Notre abricotier est mort. Ou tout du moins il en a l’air. L’hiver dernier, déjà, nous avions cru que c’en était fini – à tort. Nous l’avions planté en arrivant dans cette maison, au milieu de notre petit carré de pelouse. Le choix de l’essence avait déchaîné les discussions. L’un désirait un chêne, l’autre un palmier, le plus jeune ne voulait rien pour ne pas envahir son terrain de jeu.
Les nuances et les saisons
Moi je préférais un arbre à fruits : la perspective de tartes et de confitures colorées l’a emporté. Nous avons choisi un abricotier. C’est beau, un abricotier, ça dit les nuances et les saisons. Le dépouillement sombre l’hiver, l’espoir du vert au printemps, la vitalité du jaune orangé l’été, le rougeoiement d’un soleil couchant à l’automne.
Il est arrivé tout petit, adossé à son tuteur. Il a subi les assauts du chat, essuyé les tirs de ballon, fait face à la gourmandise des oiseaux.
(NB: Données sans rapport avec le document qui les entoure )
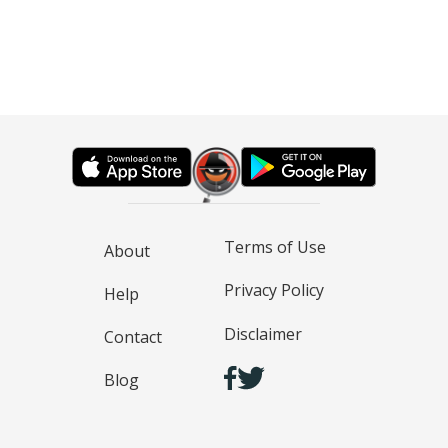
Terms of Use
About
Privacy Policy
Help
Disclaimer
Contact
Blog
Mais il a grandi, il s’est déployé, un peu penché pour chercher la lumière. Et nous a comblés de ses bienfaits en abondance.
De beaux fruits, avec leur rose aux joues et leurs taches de rousseur, que nous partageons souvent avec les voisins. Et même avec un passant, une fois, dont la voix a porté au-delà de la grille. « Ils ont l’air bons, ces abricots ! »
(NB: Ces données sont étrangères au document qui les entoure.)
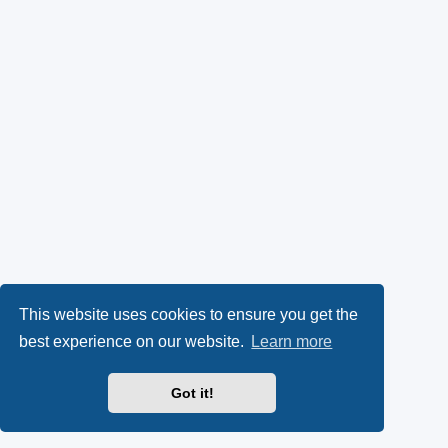
This website uses cookies to ensure you get the
best experience on our website.
Learn more
Got it!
Mais il a fait froid. Par deux fois l’abricotier s’est trouvé prisonnier d’une gangue gelée plusieurs jours d’affilée. Rien ne dit qu’au-dedans il n’a pas grelotté. Et je crains qu’il n’ait pas survécu. J’ai attendu le retour des oiseaux, pour venir l’ausculter. J’écoute, l’oreille collée contre le tronc. Réflexe de celui qui cherche la palpitation de la vie. Une circulation même alanguie, la sève qui coule engourdie. Mais l’écorce reste muette.
Le baiser du printemps
Ses branches décharnées, noires et sèches, grattent le ciel. Figées, dans une supplication muette. Seul le vent le fait osciller de temps en temps. Je laisse courir mes mains sur son branchage, une caresse, les yeux fermés pour mieux sentir les aspérités. Mes doigts rencontrent une tendresse, boursouflure souple au bout d’un rameau rugueux. Je palpe délicatement. Ça semble être, oui, ça semble être… un bourgeon ! C’est un bourgeon corseté, qui se fond encore dans les teintes du bois.
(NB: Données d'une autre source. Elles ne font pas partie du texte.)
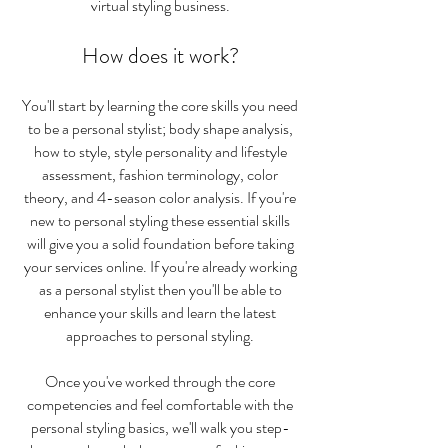
virtual styling business.
How does it work?
You'll start by learning the core skills you need
to be a personal stylist; body shape analysis,
how to style, style personality and lifestyle
assessment, fashion terminology, color
theory, and 4-season color analysis. If you're
new to personal styling these essential skills
will give you a solid foundation before taking
your services online. If you're already working
as a personal stylist then you'll be able to
enhance your skills and learn the latest
approaches to personal styling.
Once you've worked through the core
competencies and feel comfortable with the
personal styling basics, we'll walk you step-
Un bourgeon, c’est la promesse d’une fleur, d’un fruit. C’est la vie. Cette vie qui avait déserté en apparence, mais qui a continué son chemin in petto, au ralenti. Comme elle le fait parfois quand elle se met à l’abri. Des coups du sort, des accidents, de la main de la mort. Belle au bois dormant, qui attend le baiser du printemps. Tout au long de cette dormance, la vie n’a jamais cessé. Pas un instant. Sinon, il n’y aurait pas ce tout petit bourgeon.
Je lui parle tout bas, pour que même les abeilles n’entendent pas. Je lui dis tout ce qu’il représente. L’espérance. Savoir qu’au cœur de nos hivers les plus rudes, la vie est là, qui bat. Toujours, même si on n’y croit pas. Et que dans ce froid qui glace le cœur, le bonheur n’est pas mort. Il est en sommeil. Et guette le printemps. La vie porte en elle, dans un même mouvement, tout le froid de l’hiver et toute la joie du printemps.